### Entries shown ###

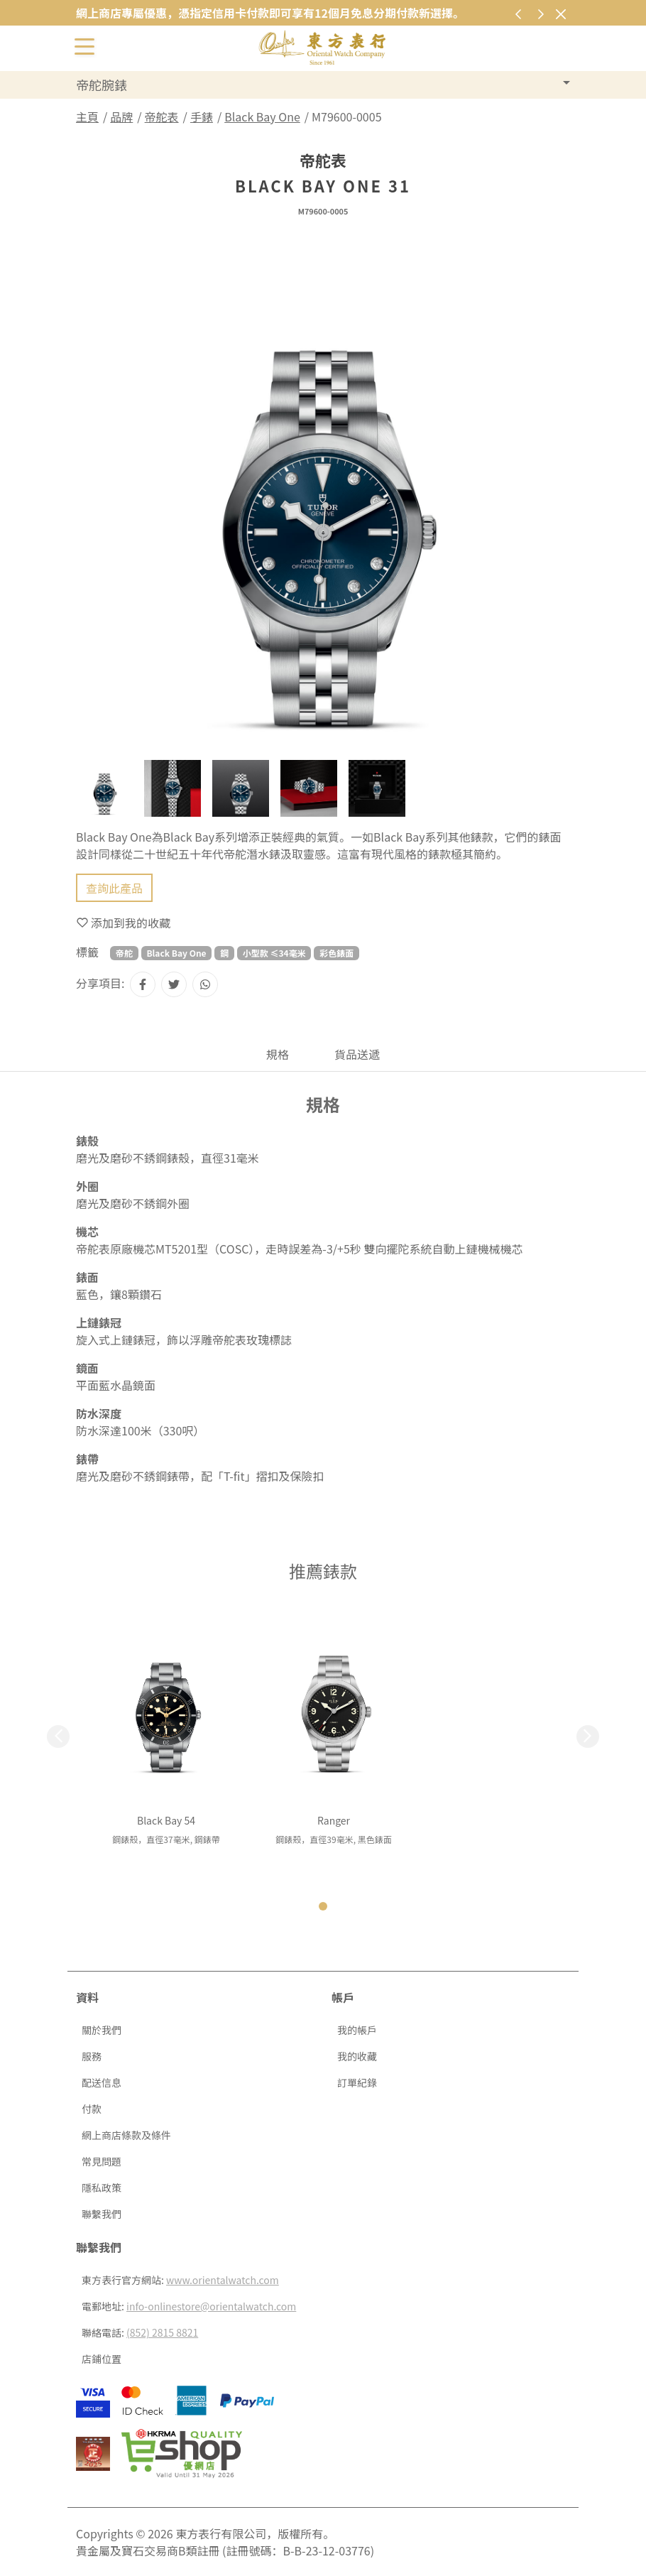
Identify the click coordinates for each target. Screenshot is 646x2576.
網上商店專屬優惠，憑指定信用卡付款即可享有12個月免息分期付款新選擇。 (270, 12)
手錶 (201, 116)
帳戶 (343, 1997)
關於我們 (101, 2030)
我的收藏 (357, 2056)
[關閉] (560, 13)
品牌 (121, 116)
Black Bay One (262, 116)
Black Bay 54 (166, 1820)
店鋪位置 (101, 2359)
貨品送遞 (357, 1054)
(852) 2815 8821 (162, 2332)
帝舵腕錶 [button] (101, 84)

###

**What is required**
The reply must hold exactly the lines from the one containing "Black Bay One (262, 116)" to the last line of the entries, and nothing more.

**Exercise solution**
Black Bay One (262, 116)
Black Bay 54 (166, 1820)
店鋪位置 (101, 2359)
貨品送遞 (357, 1054)
(852) 2815 8821 (162, 2332)
帝舵腕錶 [button] (101, 84)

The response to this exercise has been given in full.